▶ **Exercise directions**
With the pictures left out, write out the records verbatim.

▶ **Excerpts from a dataset**
▬▬▬▬▬▬▬▬▬▬

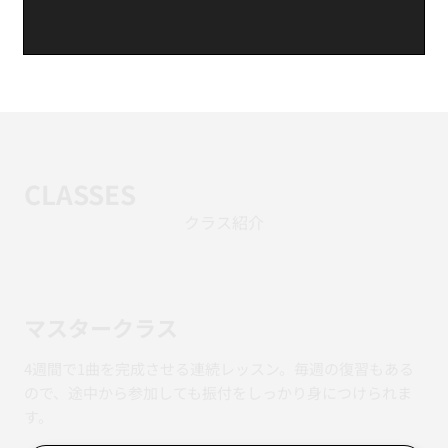
CLASSES
クラス紹介
マスタークラス
4週間で1曲を完成させる連続レッスン。毎週の復習もある
ので、途中から参加しても振付をしっかり身につけられま
す。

▬▬▬▬▬▬▬▬▬▬

▶ **Task solution**
CLASSES
クラス紹介
マスタークラス
4週間で1曲を完成させる連続レッスン。毎週の復習もある
ので、途中から参加しても振付をしっかり身につけられま
す。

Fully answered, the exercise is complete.